Category: X-Men - All Media Types
Genre: Chess, Double Entendre, Erik Logic Is The Best Logic, Erik is me tbh, Gen, Honestly Charles What Are You Thinking, I Will Go Down With This Ship, INTJ awesomeness, My First Work in This Fandom, No set time period, They're both really cocky and sure of themselves, basically they play chess and talk about things
Language: English
Status: Completed
Published: 2017-09-06
Updated: 2017-09-06
Packaged: 2018-12-24 13:06:29
Rating: Teen And Up Audiences
Warnings: No Archive Warnings Apply
Chapters: 1
Words: 2,385
Publisher: archiveofourown.org
Story URL: https://archiveofourown.org/works/12013371
Author URL: https://archiveofourown.org/users/goodmorningvietnam666/pseuds/goodmorningvietnam666
Summary: Even in prison, Erik can't find a way to keep Charles from finding him. He's not sure how many times they've done this, how many times he can keep pushing Charles away.Sometimes isn't sure he wants to, even if he knows he should.





	Magnetism

**Author's Note:**

> I was given a request to write about Erik and Charles, and I'm a huge Magneto nerd so I couldn't say no. It's weirdly written and I sort of hate it but I'm posting it anyway because fuck the system. 
> 
> Enjoy!

Magnetism: it pushes, pulls; creates, destroys. It is controversy, natural, inevitable, predictable and yet wild in nature. People are magnetised: push, pull each other away. Desperate for contact, to orbit one another until they come too close and grow apart. The Earth itself is surrounded in magnetic force: the laws of magnetism apply to the physical world as well as the mental, the emotional. 

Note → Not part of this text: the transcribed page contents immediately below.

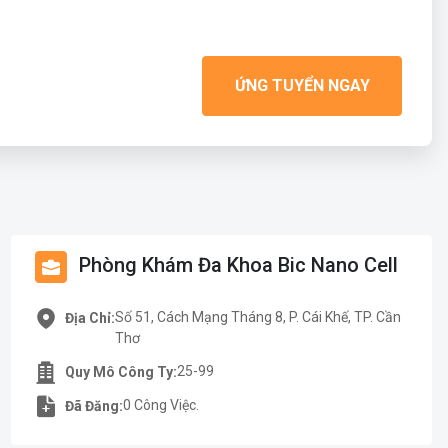
ỨNG TUYỂN NGAY
Phòng Khám Đa Khoa Bic Nano Cell
Số 51, Cách Mạng Tháng 8, P. Cái Khế, TP. Cần
Địa Chỉ:
Thơ
25-99
Quy Mô Công Ty:
0 Công Việc.
Đã Đăng: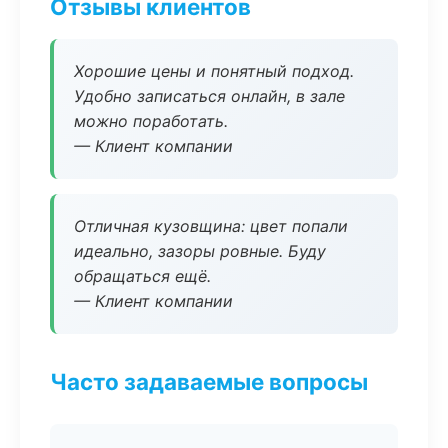
Отзывы клиентов
Хорошие цены и понятный подход.
Удобно записаться онлайн, в зале
можно поработать.
— Клиент компании
Отличная кузовщина: цвет попали
идеально, зазоры ровные. Буду
обращаться ещё.
— Клиент компании
Часто задаваемые вопросы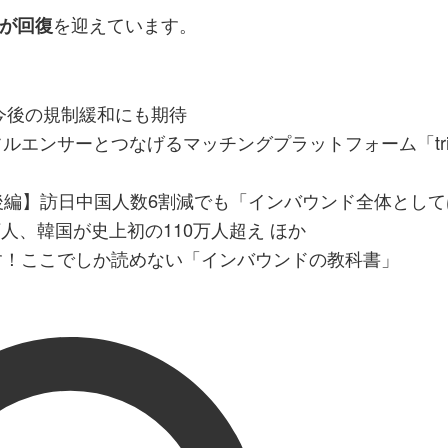
を迎えています。
が回復
、今後の規制緩和にも期待
エンサーとつなげるマッチングプラットフォーム「tria
月後編】訪日中国人数6割減でも「インバウンド全体とし
8万人、韓国が史上初の110万人超え ほか
す！ここでしか読めない「インバウンドの教科書」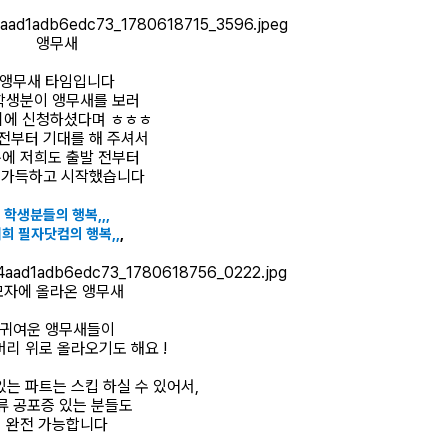
앵무새
앵무새 타임입니다
학생분이 앵무새를 보러
에 신청하셨다며 ㅎㅎㅎ
전부터 기대를 해 주셔서
에 저희도 출발 전부터
 가득하고 시작했습니다
학생분들의 행복,,,
희 필자닷컴의 행복,,
,
모자에 올라온 앵무새
귀여운 앵무새들이
머리 위로 올라오기도 해요 !
있는 파트는 스킵 하실 수 있어서,
류 공포증 있는 분들도
완전 가능합니다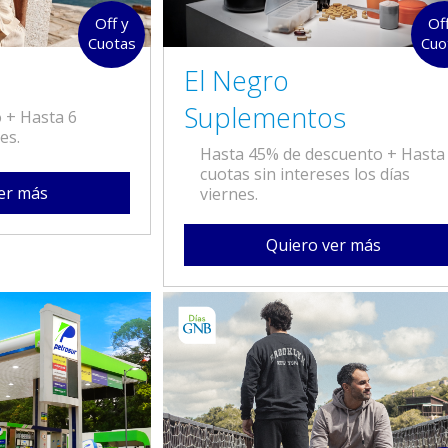
Off y
Of
Cuotas
Cuo
El Negro
Suplementos
 + Hasta 6
es.
Hasta 45% de descuento + Hasta
cuotas sin intereses los días
er más
viernes.
Quiero ver más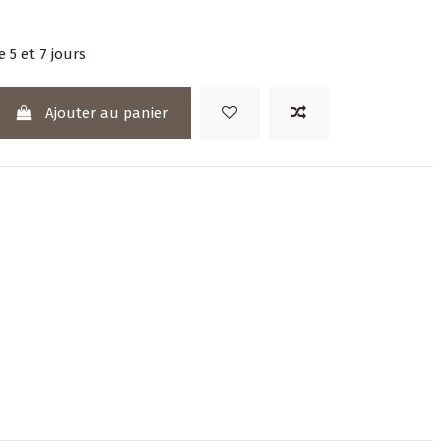
e 5 et 7 jours
Ajouter au panier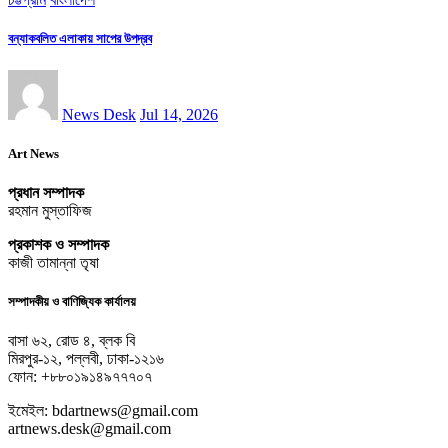
বন্যাকবলিত এলাকায় সাপের উপদ্রব
News Desk
Jul 14, 2026
Art News
প্রধান সম্পাদক
রহমান মুস্তাফিজ
প্রকাশক ও সম্পাদক
কাজী তামান্না তৃষা
সম্পাদকীয় ও বাণিজ্যিক কার্যালয়
বাসা ৬২, রোড ৪, ব্লক বি
মিরপুর-১২, পল্লবী, ঢাকা-১২১৬
ফোন: +৮৮০১৯১৪৯৭৭৭০৭
ইমেইল: bdartnews@gmail.com
artnews.desk@gmail.com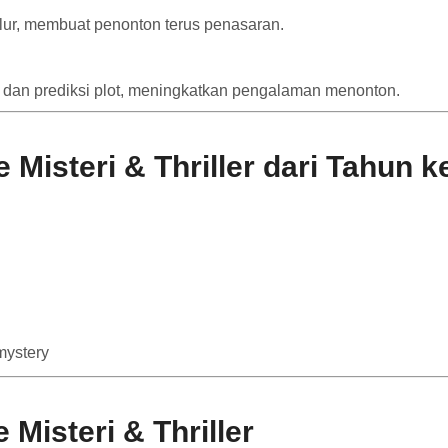
lur, membuat penonton terus penasaran.
r, dan prediksi plot, meningkatkan pengalaman menonton.
isteri & Thriller dari Tahun k
 mystery
Misteri & Thriller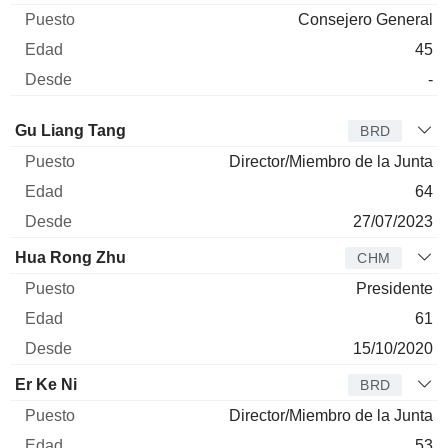
Consejero General
45
-
Administrador
Puesto
Edad
Desde
Gu Liang Tang
BRD
Director/Miembro de la Junta
64
27/07/2023
Hua Rong Zhu
CHM
Presidente
61
15/10/2020
Er Ke Ni
BRD
Director/Miembro de la Junta
53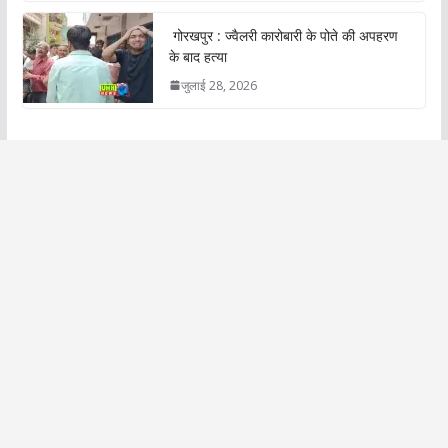
गोरखपुर : ज्वैलरी कारोबारी के पोते की अपहरण
के बाद हत्या
जुलाई 28, 2026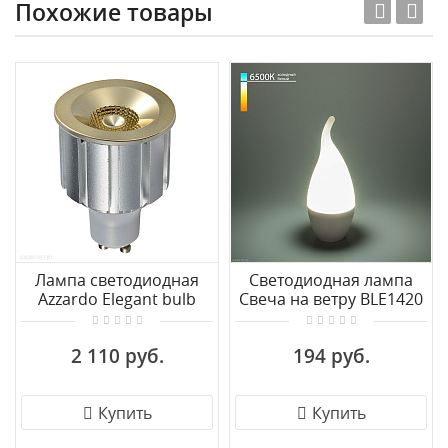
Похожие товары
Лампа светодиодная
Светодиодная лампа
Azzardo Elegant bulb
Свеча на ветру BLE1420
4000K AZ2228
СDW LED D 6W 6500K
E14 Elektrostandard
2 110 руб.
194 руб.
BLE1420
Купить
Купить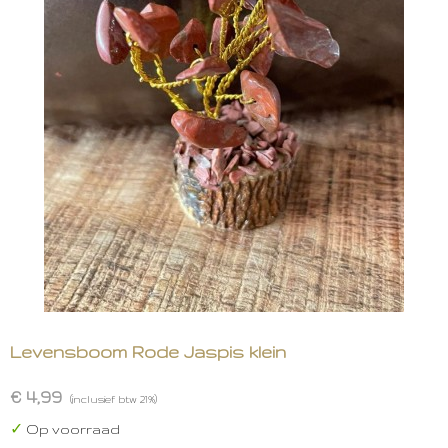
Levensboom Rode Jaspis klein
€ 4,99
(inclusief btw 21%)
✓
Op voorraad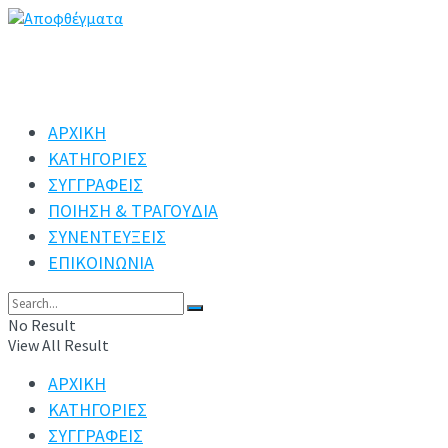
ΑΡΧΙΚΗ
ΚΑΤΗΓΟΡΙΕΣ
ΣΥΓΓΡΑΦΕΙΣ
ΠΟΙΗΣΗ & ΤΡΑΓΟΥΔΙΑ
ΣΥΝΕΝΤΕΥΞΕΙΣ
ΕΠΙΚΟΙΝΩΝΙΑ
No Result
View All Result
ΑΡΧΙΚΗ
ΚΑΤΗΓΟΡΙΕΣ
ΣΥΓΓΡΑΦΕΙΣ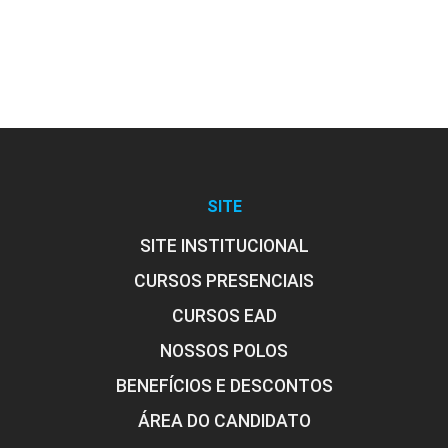
Cor, Luz e Sombra no Fotojornalismo
10h
SITE
Tratamento de Imagens
SITE INSTITUCIONAL
CURSOS PRESENCIAIS
10h
CURSOS EAD
NOSSOS POLOS
BENEFÍCIOS E DESCONTOS
Novas Fronteiras do Fotojornalismo
60h
ÁREA DO CANDIDATO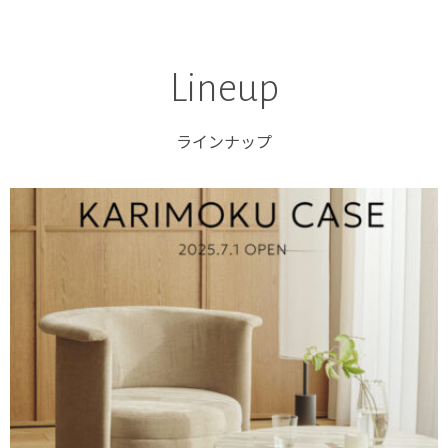
Lineup
ラインナップ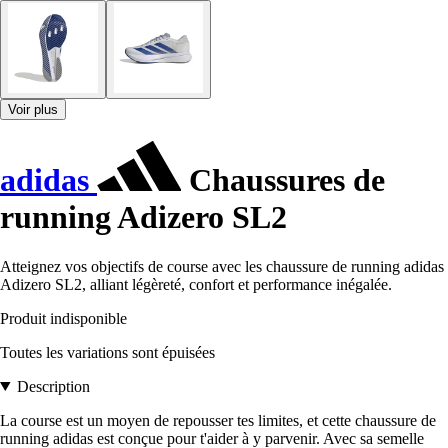
Voir plus
adidas
Chaussures de
running Adizero SL2
Atteignez vos objectifs de course avec les chaussure de running adidas
Adizero SL2, alliant légèreté, confort et performance inégalée.
Produit indisponible
Toutes les variations sont épuisées
Description
La course est un moyen de repousser tes limites, et cette chaussure de
running adidas est conçue pour t'aider à y parvenir. Avec sa semelle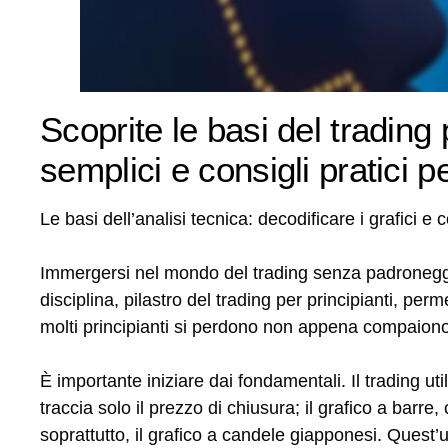
Scoprite le basi del trading 
semplici e consigli pratici p
Le basi dell’analisi tecnica: decodificare i grafici e
Immergersi nel mondo del trading senza padroneggi
disciplina, pilastro del trading per principianti, per
molti principianti si perdono non appena compaiono
È importante iniziare dai fondamentali. Il trading util
traccia solo il prezzo di chiusura; il grafico a barr
soprattutto, il grafico a candele giapponesi. Quest’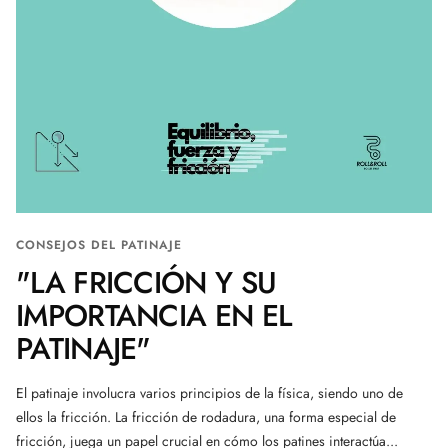
CONSEJOS DEL PATINAJE
"LA FRICCIÓN Y SU
IMPORTANCIA EN EL
PATINAJE"
El patinaje involucra varios principios de la física, siendo uno de
ellos la fricción. La fricción de rodadura, una forma especial de
fricción, juega un papel crucial en cómo los patines interactúa...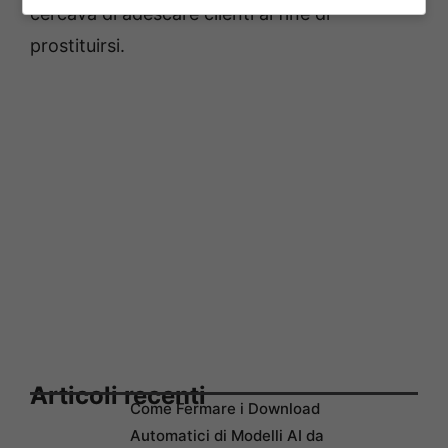
cercava di adescare clienti al fine di
prostituirsi.
Articoli recenti
Come Fermare i Download
Automatici di Modelli AI da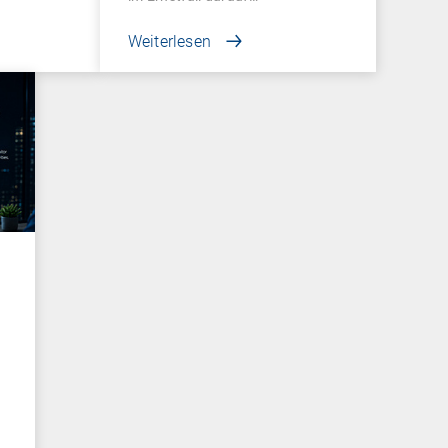
Weiterlesen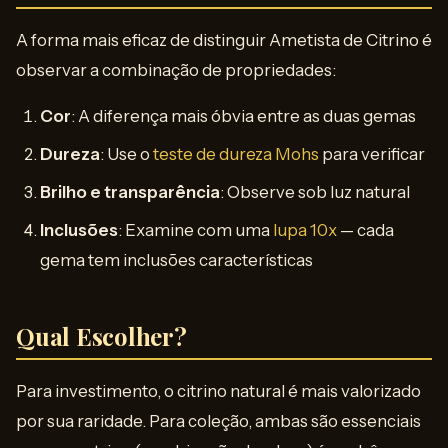
A forma mais eficaz de distinguir Ametista de Citrino é
observar a combinação de propriedades:
Cor
: A diferença mais óbvia entre as duas gemas
Dureza
: Use o
teste de dureza Mohs
para verificar
Brilho e transparência
: Observe sob luz natural
Inclusões
: Examine com uma
lupa 10x
— cada
gema tem inclusões características
Qual Escolher?
Para investimento, o citrino natural é mais valorizado
por sua raridade. Para coleção, ambas são essenciais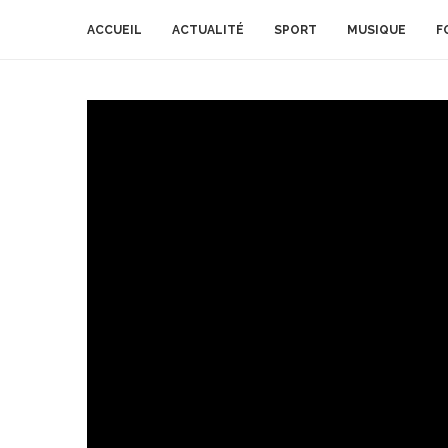
ACCUEIL
ACTUALITÉ
SPORT
MUSIQUE
F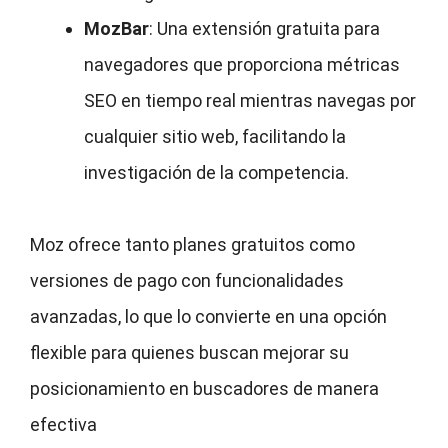
MozBar
: Una extensión gratuita para
navegadores que proporciona métricas
SEO en tiempo real mientras navegas por
cualquier sitio web, facilitando la
investigación de la competencia.
Moz ofrece tanto planes gratuitos como
versiones de pago con funcionalidades
avanzadas, lo que lo convierte en una opción
flexible para quienes buscan mejorar su
posicionamiento en buscadores de manera
efectiva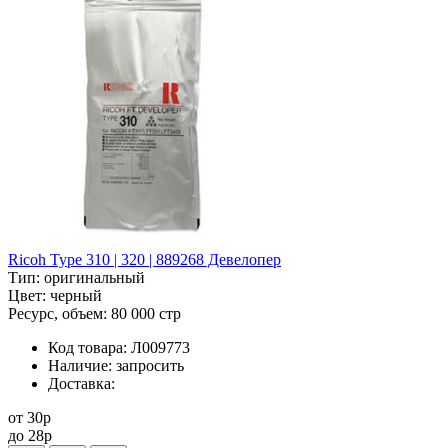
Ricoh Type 310 | 320 | 889268 Девелопер
Тип:
оригинальный
Цвет:
черный
Ресурс, объем:
80 000 стр
Код товара:
Л009773
Наличие:
запросить
Доставка:
от
30
p
до
28
p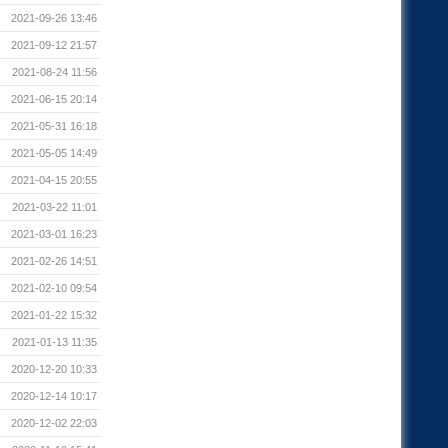
2021-09-26 13:46
2021-09-12 21:57
2021-08-24 11:56
2021-06-15 20:14
2021-05-31 16:18
2021-05-05 14:49
2021-04-15 20:55
2021-03-22 11:01
2021-03-01 16:23
2021-02-26 14:51
2021-02-10 09:54
2021-01-22 15:32
2021-01-13 11:35
2020-12-20 10:33
2020-12-14 10:17
2020-12-02 22:03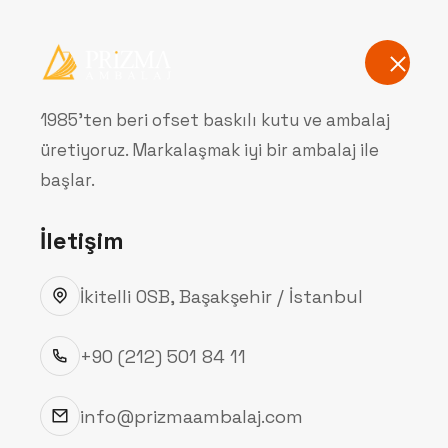
Anasayfa
Hak
1985'ten beri ofset baskılı kutu ve ambalaj
üretiyoruz. Markalaşmak iyi bir ambalaj ile
başlar.
İletişim
İkitelli OSB, Başakşehir / İstanbul
+90 (212) 501 84 11
info@prizmaambalaj.com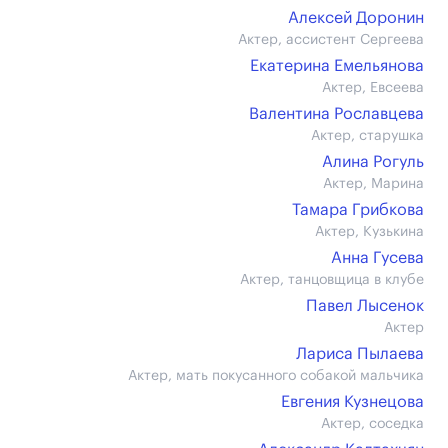
Алексей Доронин
Актер, ассистент Сергеева
Екатерина Емельянова
Актер, Евсеева
Валентина Рославцева
Актер, старушка
Алина Рогуль
Актер, Марина
Тамара Грибкова
Актер, Кузькина
Анна Гусева
Актер, танцовщица в клубе
Павел Лысенок
Актер
Лариса Пылаева
Актер, мать покусанного собакой мальчика
Евгения Кузнецова
Актер, соседка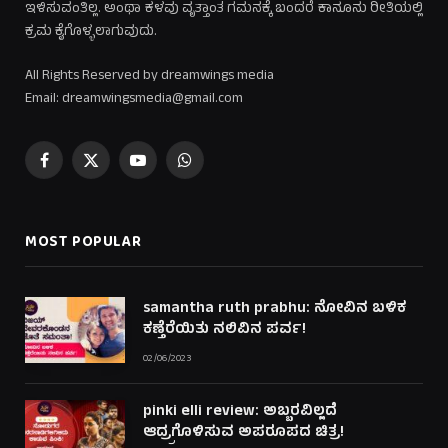
ಇಳಿಸುವಂತಿಲ್ಲ. ಅಂಥಾ ಕಳವು ವೃತ್ತಾಂತ ಗಮನಕ್ಕೆ ಬಂದರೆ ಕಾನೂನು ರೀತಿಯಲ್ಲಿ
ಕ್ರಮ ಕೈಗೊಳ್ಳಲಾಗುವುದು.
All Rights Reserved by dreamwings media
Email: dreamwingsmedia@gmail.com
Facebook
X
YouTube
WhatsApp
(Twitter)
MOST POPULAR
samantha ruth prabhu: ನೋವಿನ ಬಳಿಕ
ಕಣ್ತೆರೆಯಿತು ನಲಿವಿನ ಪರ್ವ!
02/06/2023
pinki elli review: ಅಬ್ಬರವಿಲ್ಲದೆ
ಆದ್ರ್ರಗೊಳಿಸುವ ಅಪರೂಪದ ಚಿತ್ರ!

Perhaps, if he’d lost his mind, he’d decide that magnetics was the answer to all, that somehow it had omnipresence, hidden mystical power. But he is a man of science, rationale, believes in no one but himself and knows fact better than he knows his own heart, treacherous bastard that it is.

For fact is safer, secure and certain, concrete. Irrefutable, without doubt, unlike magnetism, unlike emotions. Perhaps it is by some cruel sense of humour that he is gifted with a power so controversial, that he himself has become so controversial in using that power. A man of science who decided that he would fly to the sun on wings of wax, and who was burned by the purest form of pride. 

There’s a law within physics, alchemy, nature: equivalence. It demands that every action will be met with equal and opposite force. He has acted, has decided to push and so has been pushed back. That reaction, equal and opposite, comes in the form of a prison cell, and a visit from a man who still calls him friend. 

It is maddening, that for all he has done, all of his immoral actions, he cannot seem to push away Charles Xavier. Two different forms of magnetism, and he can’t change his polarity: always negative, pessimistic. Charles is the opposite, equal and reactive, positive, optimistic. Insistent that he can be saved, that there is hope for him even after all this time, that somehow, he can be pulled free of the tar pit he’s fallen into. 

“I don’t want to talk to you.” It’s not a matter of wounded pride, fear, or shame: he simply wants to be left alone. To think, to piece together his thoughts so that he may begin again, plan again, come back improved. 

“Well, I didn’t necessarily come to talk. I came to play.” At this, Charles lifts a case, black and white squares printed on its sides. A chess board.

He feels the pinch in his brow when he frowns: Charles is an old friend, and sometimes, he forgets how easily he can be read. How he is as predictable as an object at rest. “Then you’re wasting your time.”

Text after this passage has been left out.